Data sharing key in CIGNA collaborative accountable care

As the paradigm shifts from volume to value, accountable care organizations (ACO) will need to share data between providers and payers, according to experts at America's Health Insurance Plans' (AHIP) Summit on Shared Accountability in Washington, D.C., on Tuesday.

In what CIGNA calls its Collaborative Accountable Care approach, data sharing exists between the health plan and the providers, as well as internally.

The gainsharing program has a triple aim of lower costs, improved outcomes, and better patient satisfaction, according to Dr. Jeffrey Kang, CIGNA HealthCare's chief medical officer. (Kang recently announced he is leaving CIGNA after nine years for the newly created Walgreens's position of vice president of health and wellness services and solutions.)

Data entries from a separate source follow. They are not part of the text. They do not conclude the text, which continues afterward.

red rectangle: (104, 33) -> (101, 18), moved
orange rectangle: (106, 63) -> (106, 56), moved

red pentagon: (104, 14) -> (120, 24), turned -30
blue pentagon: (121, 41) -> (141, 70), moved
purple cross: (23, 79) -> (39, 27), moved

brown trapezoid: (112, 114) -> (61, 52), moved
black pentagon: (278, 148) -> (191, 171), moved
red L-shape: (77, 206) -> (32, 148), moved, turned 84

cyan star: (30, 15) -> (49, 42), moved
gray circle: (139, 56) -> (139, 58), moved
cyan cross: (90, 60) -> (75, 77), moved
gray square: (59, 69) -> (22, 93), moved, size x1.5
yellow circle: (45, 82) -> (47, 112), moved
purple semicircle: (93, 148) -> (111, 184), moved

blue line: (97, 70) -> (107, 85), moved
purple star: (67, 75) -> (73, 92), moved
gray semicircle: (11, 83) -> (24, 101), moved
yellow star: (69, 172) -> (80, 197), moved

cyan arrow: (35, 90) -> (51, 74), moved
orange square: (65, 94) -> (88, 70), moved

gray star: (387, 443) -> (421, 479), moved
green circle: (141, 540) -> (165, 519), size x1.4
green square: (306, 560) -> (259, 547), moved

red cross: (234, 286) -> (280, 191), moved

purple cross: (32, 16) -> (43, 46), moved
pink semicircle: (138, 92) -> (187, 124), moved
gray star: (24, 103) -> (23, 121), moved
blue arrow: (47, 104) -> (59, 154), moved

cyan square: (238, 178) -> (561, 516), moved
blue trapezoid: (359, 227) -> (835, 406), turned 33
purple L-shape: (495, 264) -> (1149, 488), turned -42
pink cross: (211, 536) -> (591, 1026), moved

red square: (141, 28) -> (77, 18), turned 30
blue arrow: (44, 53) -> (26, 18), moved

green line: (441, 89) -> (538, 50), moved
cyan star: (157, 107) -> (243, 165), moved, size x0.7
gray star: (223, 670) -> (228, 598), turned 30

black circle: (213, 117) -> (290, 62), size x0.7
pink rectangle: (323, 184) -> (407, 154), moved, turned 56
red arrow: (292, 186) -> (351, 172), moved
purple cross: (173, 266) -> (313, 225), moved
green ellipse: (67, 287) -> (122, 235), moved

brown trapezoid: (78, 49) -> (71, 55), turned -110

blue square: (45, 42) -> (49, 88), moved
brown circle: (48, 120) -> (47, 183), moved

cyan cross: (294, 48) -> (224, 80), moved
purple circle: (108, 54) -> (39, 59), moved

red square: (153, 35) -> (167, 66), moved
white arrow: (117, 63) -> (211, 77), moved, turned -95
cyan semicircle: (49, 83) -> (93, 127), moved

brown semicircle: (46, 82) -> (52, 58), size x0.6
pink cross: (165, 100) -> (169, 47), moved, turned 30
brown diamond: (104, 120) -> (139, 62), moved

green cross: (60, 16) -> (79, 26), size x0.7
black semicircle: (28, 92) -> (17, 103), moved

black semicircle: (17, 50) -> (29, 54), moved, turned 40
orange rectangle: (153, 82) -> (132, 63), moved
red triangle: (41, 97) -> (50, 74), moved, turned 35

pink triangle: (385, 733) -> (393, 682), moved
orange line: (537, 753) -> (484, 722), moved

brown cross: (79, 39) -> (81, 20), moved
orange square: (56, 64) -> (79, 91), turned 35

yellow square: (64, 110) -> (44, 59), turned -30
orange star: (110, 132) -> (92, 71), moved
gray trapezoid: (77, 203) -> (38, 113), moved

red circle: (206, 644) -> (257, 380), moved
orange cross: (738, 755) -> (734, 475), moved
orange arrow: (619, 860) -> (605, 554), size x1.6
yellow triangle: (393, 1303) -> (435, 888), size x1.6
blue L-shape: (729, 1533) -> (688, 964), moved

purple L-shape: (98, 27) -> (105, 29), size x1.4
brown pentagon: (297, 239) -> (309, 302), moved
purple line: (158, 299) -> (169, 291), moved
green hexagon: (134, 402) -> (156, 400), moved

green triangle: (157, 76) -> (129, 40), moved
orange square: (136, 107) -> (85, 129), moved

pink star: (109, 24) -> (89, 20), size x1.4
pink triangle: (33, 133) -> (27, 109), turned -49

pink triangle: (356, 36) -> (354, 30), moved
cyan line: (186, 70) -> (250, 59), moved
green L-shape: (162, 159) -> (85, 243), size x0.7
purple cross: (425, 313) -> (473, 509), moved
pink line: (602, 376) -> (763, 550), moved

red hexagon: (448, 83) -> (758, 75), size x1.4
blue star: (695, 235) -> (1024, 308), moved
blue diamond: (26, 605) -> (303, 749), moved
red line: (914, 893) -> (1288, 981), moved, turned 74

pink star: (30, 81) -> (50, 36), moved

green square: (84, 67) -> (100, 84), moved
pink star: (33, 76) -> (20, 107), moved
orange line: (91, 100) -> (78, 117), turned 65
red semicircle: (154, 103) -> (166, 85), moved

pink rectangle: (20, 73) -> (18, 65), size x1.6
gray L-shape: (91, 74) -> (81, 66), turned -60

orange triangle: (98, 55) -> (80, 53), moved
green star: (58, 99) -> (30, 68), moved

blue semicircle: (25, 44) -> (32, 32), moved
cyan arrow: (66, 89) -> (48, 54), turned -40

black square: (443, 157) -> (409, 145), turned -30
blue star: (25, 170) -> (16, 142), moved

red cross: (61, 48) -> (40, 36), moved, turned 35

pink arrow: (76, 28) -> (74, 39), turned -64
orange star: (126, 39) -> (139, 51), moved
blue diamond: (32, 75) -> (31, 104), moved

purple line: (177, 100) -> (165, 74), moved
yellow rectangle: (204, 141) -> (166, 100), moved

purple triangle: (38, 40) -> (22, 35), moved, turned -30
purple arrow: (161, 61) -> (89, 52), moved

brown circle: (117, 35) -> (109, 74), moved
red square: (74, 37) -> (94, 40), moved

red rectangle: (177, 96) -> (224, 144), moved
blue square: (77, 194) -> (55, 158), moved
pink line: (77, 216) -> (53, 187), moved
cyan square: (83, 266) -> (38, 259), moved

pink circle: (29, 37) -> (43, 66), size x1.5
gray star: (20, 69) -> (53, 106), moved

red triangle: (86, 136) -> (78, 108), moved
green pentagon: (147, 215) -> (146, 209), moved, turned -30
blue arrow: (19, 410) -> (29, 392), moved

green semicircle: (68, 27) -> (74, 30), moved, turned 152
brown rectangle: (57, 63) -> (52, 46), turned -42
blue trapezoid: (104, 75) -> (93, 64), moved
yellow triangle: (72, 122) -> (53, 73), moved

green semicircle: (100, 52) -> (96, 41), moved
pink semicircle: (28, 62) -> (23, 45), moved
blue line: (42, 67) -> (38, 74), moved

Like the Centers for Medicare & Medicaid Services' (CMS) proposed accountable care program, CIGNA's collaborative accountable care approach looks at patients retrospectively. However, CIGNA also is aware of which patients they are caring for, prospectively, according to Kang.

Although CMS proposes medical record use in its accountable care approach, CIGNA aims for administrative simplicity by using claims data with administrative, evidence-based measures, Kang said.

Regarding patient satisfaction, CIGNA will most likely use Hospital Consumer Assessment of Healthcare Providers and Systems , otherwise known as HCAHPS, like many other organizations, Kang said.

Key to CIGNA's approach is that quality measures are tied to financial incentives.

"You have to hit quality targets in order to achieve any part of gainshare," Kang said.

The model has proven to be successful at the multispecialty practice Medical Clinics of North Texas in Dallas. After implementation, Medical Clinics saw 2 percent lower readmission rates and 2 percent lower utilization of high-tech radiology.

However, success didn't come without bumps in the road. Described as a dating relationship, they had ups and downs in the relationship, said Karen Kennedy, chief administrative officer at Medical Clinics. Kang noted that each came with a list of criteria to meet, but in the end, it was collaboration between the two organizations that helped each other ensure the match would work.

Kennedy also attributed the "quality journey" process to data sharing to help meet those targets. Medical Clinics measures physician performance and publishes those data publicly at group meetings. Individual physicians also receive monthly summary data.

In addition, the collaborative care model requires data sharing not just within the organizations but also between all payers to avoid market dominance, Kang said. While he applauds the Federal Trade Commission for their efforts, he said that anti-trust agencies must look at integrating organizations retrospectively and not only prospectively. He said it's challenging to determine which partnering organizations will really cut costs and who are in it for the monopoly. The government predicts that determination, but Kang calls on all payers (Medicare, Medicaid, and commercial) to share market data for more accurate predictions in monitoring the system. Sharing payer data could help the government protect cost savings and avoid market dominance, he said.

Data is critical in "learning to do this together," Kennedy said about accountable care. She added, "The role of health plans is changing."